WHAT TO DO → Pictures stay out of the copy. Retype exactly the lines below from the one with "Exotická dovolená" through the one with "2014 - Trofeo C".

(Stored data entries)

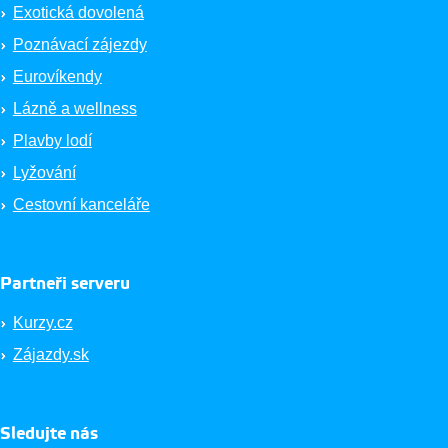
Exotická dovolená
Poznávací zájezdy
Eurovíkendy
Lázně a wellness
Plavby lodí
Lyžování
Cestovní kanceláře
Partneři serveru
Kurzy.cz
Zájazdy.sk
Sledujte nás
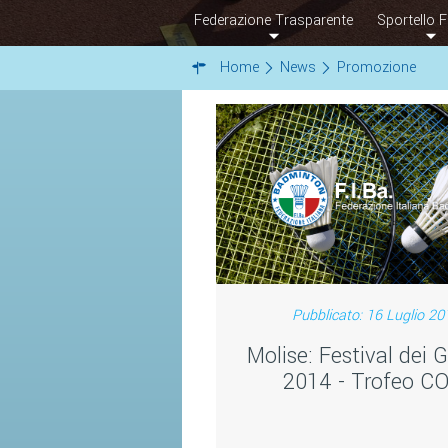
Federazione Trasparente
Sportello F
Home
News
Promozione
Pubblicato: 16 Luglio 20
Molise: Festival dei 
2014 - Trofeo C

---

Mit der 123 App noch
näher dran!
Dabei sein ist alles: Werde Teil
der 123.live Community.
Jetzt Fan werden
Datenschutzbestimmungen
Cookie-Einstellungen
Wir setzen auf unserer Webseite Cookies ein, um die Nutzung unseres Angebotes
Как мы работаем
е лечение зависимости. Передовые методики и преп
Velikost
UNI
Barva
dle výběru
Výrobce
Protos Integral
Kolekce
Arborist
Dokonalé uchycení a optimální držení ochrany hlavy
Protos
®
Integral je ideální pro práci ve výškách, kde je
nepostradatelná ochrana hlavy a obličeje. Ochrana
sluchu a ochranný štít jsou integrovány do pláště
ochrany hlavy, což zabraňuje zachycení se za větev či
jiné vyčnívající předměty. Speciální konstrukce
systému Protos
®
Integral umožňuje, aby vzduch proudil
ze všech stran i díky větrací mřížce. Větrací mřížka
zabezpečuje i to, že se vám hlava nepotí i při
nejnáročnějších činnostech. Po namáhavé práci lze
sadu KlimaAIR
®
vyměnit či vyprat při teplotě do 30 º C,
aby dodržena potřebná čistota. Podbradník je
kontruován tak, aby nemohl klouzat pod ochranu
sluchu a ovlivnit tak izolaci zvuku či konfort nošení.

THE COMPLETED TASK →
Exotická dovolená
Poznávací zájezdy
Eurovíkendy
Lázně a wellness
Plavby lodí
Lyžování
Cestovní kanceláře
Partneři serveru
Kurzy.cz
Zájazdy.sk
Sledujte nás
Federazione Trasparente
Sportello F
Home
News
Promozione
Pubblicato: 16 Luglio 20
Molise: Festival dei 
2014 - Trofeo C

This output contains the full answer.